Record set START

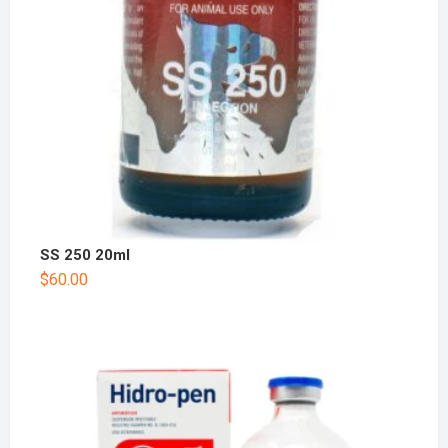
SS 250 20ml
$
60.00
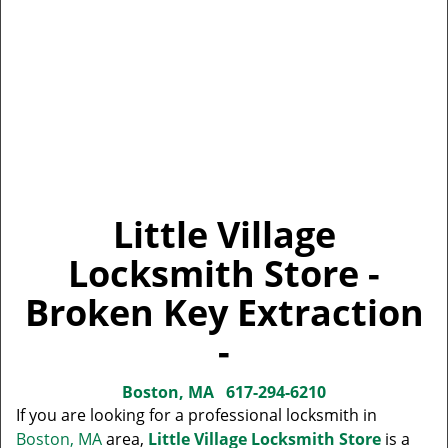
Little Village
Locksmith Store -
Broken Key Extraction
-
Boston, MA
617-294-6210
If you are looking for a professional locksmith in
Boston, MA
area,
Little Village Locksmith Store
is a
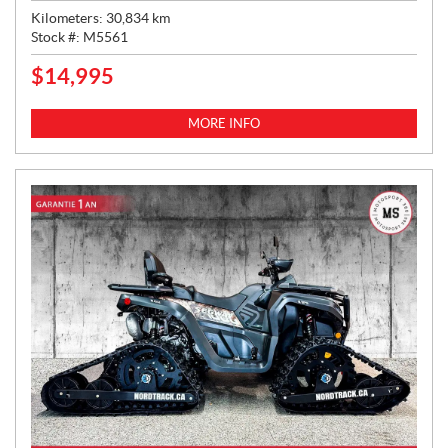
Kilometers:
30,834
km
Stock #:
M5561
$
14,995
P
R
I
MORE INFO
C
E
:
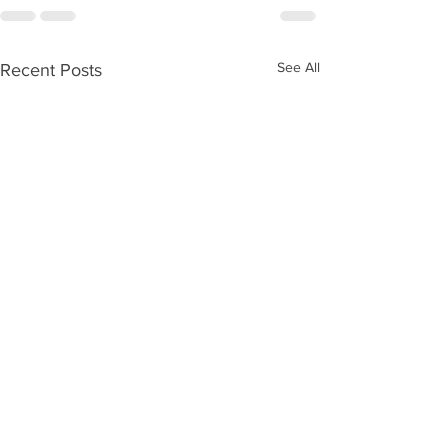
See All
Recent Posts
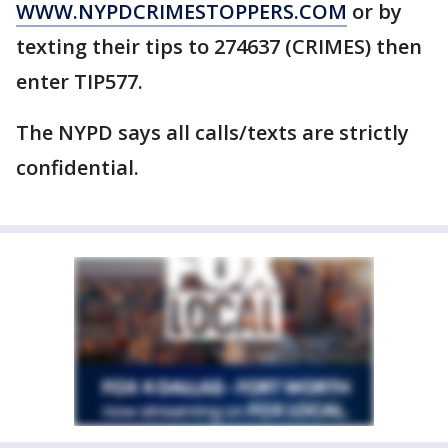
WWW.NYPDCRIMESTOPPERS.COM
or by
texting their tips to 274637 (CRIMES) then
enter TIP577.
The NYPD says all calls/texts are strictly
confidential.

Record set END
Record set START

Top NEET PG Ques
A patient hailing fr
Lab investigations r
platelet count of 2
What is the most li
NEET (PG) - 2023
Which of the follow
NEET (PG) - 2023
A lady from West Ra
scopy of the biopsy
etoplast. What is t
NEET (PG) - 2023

Record set END

Go through the data above and tally every line that includes "What". State only the total.

Result of the exercise » 2